DATA FOR ANALYSIS section start

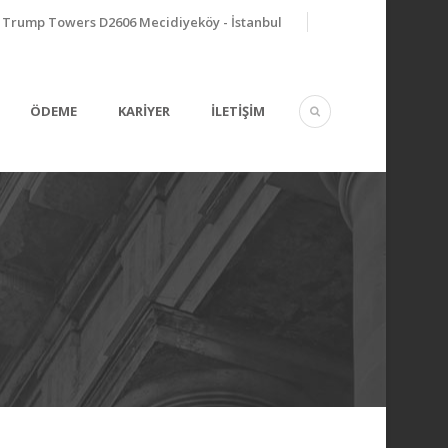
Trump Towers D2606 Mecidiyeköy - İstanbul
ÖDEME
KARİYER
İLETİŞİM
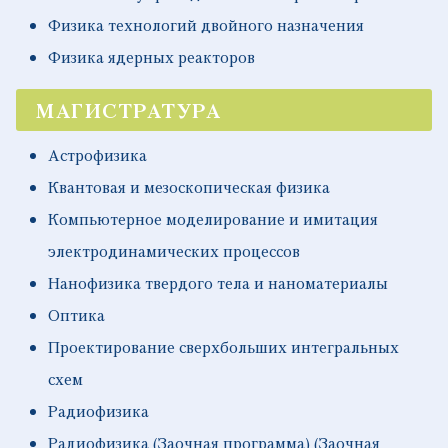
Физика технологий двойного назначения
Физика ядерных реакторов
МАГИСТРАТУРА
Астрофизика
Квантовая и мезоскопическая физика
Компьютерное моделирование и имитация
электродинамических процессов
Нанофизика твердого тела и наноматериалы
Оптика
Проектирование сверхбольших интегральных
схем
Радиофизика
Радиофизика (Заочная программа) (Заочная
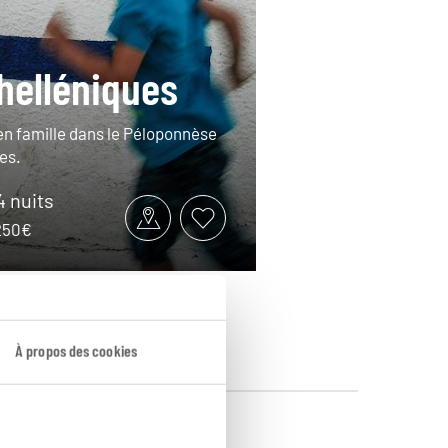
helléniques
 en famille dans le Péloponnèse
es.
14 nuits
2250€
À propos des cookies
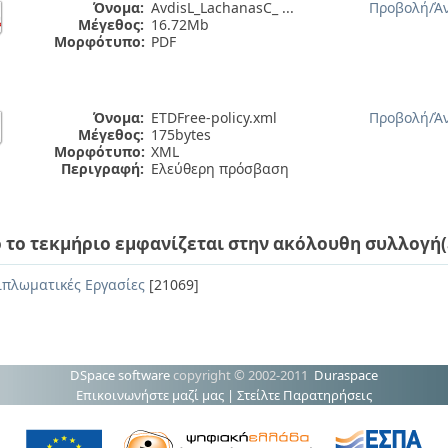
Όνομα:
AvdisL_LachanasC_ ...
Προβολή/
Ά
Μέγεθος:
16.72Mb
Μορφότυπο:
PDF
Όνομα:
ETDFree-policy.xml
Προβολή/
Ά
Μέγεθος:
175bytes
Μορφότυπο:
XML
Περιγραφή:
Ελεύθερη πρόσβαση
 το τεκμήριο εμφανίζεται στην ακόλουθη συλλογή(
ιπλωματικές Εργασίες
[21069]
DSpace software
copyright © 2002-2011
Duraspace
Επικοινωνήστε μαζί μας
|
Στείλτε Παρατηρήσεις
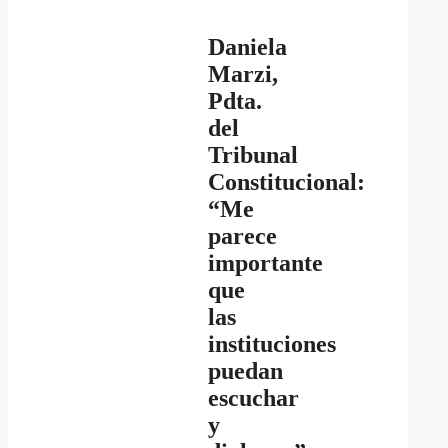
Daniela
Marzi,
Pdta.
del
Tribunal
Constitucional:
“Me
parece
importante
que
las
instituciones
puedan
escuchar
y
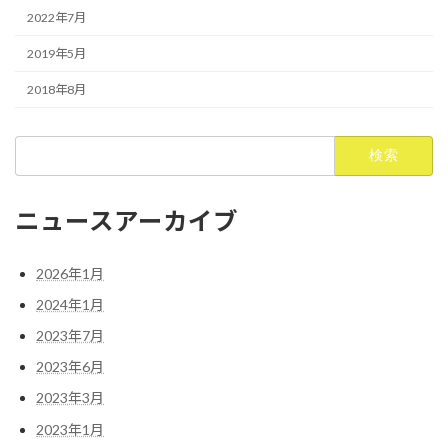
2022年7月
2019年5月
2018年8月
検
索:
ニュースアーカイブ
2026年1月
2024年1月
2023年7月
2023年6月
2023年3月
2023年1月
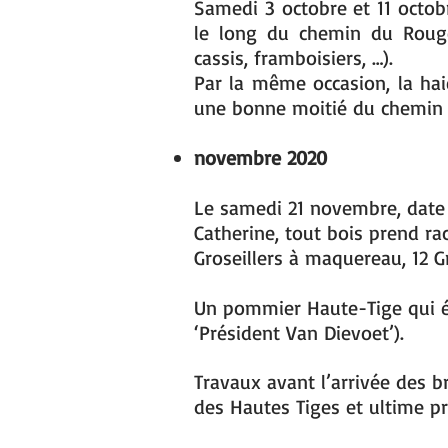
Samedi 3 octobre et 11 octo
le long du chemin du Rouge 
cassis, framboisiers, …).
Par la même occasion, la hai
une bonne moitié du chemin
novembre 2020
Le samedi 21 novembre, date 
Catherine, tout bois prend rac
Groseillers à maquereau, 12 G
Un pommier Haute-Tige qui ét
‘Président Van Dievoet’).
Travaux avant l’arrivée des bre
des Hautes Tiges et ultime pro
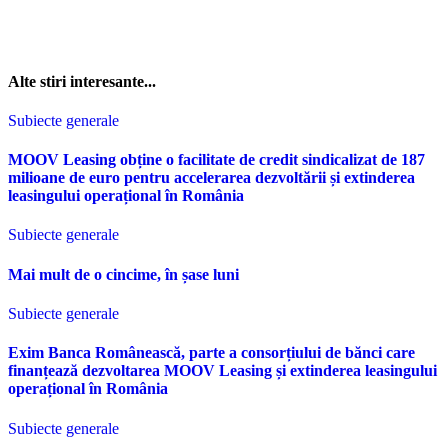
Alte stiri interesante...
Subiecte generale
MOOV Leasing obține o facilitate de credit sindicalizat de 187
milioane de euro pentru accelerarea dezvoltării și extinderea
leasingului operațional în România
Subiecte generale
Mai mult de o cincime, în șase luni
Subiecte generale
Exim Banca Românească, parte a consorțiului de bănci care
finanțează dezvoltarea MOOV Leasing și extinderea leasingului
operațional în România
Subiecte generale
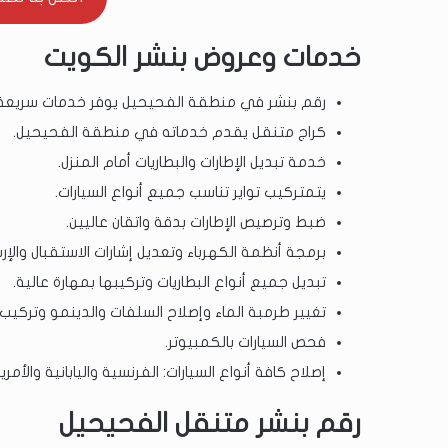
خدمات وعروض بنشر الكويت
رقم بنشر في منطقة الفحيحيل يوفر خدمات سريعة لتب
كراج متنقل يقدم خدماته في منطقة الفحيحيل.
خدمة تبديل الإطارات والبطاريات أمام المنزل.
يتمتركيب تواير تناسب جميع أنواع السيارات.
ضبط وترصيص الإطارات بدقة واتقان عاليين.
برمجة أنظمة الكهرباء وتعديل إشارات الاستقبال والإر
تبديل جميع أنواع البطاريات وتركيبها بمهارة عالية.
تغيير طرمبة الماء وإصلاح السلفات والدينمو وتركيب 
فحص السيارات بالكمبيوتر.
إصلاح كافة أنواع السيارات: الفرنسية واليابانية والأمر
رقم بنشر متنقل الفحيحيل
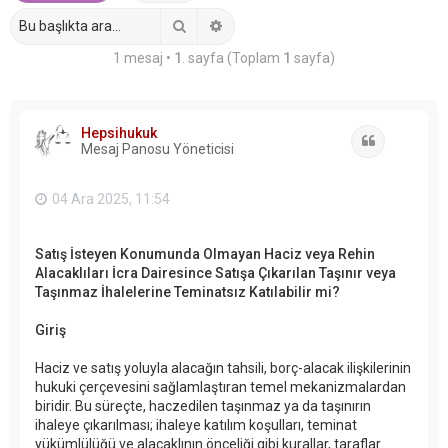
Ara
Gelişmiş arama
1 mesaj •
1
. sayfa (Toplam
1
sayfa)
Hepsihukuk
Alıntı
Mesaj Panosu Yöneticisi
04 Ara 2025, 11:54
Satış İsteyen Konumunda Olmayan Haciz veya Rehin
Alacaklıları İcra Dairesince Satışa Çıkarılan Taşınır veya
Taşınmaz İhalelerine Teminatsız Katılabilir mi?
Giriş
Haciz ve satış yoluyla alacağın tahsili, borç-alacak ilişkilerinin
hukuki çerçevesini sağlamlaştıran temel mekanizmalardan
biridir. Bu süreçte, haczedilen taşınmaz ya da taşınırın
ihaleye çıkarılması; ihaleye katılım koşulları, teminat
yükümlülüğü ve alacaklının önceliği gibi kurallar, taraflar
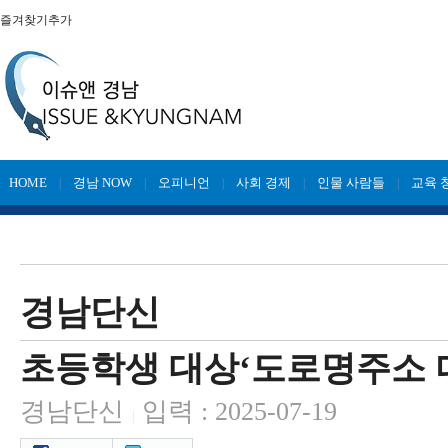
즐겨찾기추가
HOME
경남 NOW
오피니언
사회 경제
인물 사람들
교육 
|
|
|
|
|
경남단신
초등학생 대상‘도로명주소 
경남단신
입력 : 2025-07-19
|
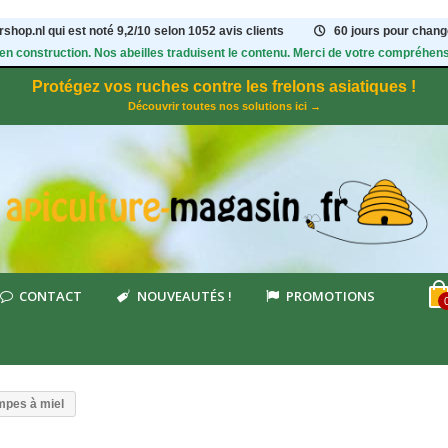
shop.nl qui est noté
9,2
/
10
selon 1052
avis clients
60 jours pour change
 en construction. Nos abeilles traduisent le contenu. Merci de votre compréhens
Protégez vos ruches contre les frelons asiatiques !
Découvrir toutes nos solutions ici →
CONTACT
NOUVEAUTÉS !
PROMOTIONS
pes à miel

DATA FOR ANALYSIS section end

**TASK DESCRIPTION:** Lines above that have "منطقة": copy each of them.

**RESULT FOR THIS TASK:**
رقم بنشر في منطقة الفحيحيل يوفر خدمات سريعة لتب
كراج متنقل يقدم خدماته في منطقة الفحيحيل.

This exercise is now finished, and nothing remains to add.